_Records for processing_
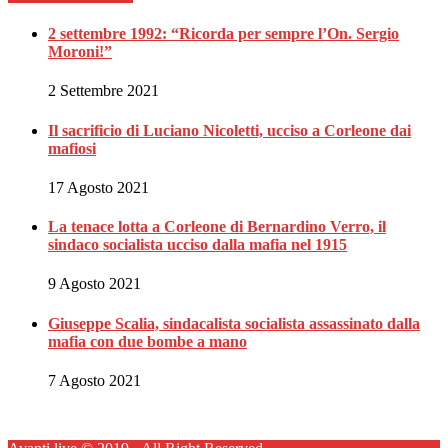
2 settembre 1992: “Ricorda per sempre l’On. Sergio
Moroni!”
2 Settembre 2021
Il sacrificio di Luciano Nicoletti, ucciso a Corleone dai
mafiosi
17 Agosto 2021
La tenace lotta a Corleone di Bernardino Verro, il
sindaco socialista ucciso dalla mafia nel 1915
9 Agosto 2021
Giuseppe Scalia, sindacalista socialista assassinato dalla
mafia con due bombe a mano
7 Agosto 2021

_What the exercise asks_
Your task is to find every line above containing the word "socialista" and copy it.

_Output for this exercise_
sindaco socialista ucciso dalla mafia nel 1915
Giuseppe Scalia, sindacalista socialista assassinato dalla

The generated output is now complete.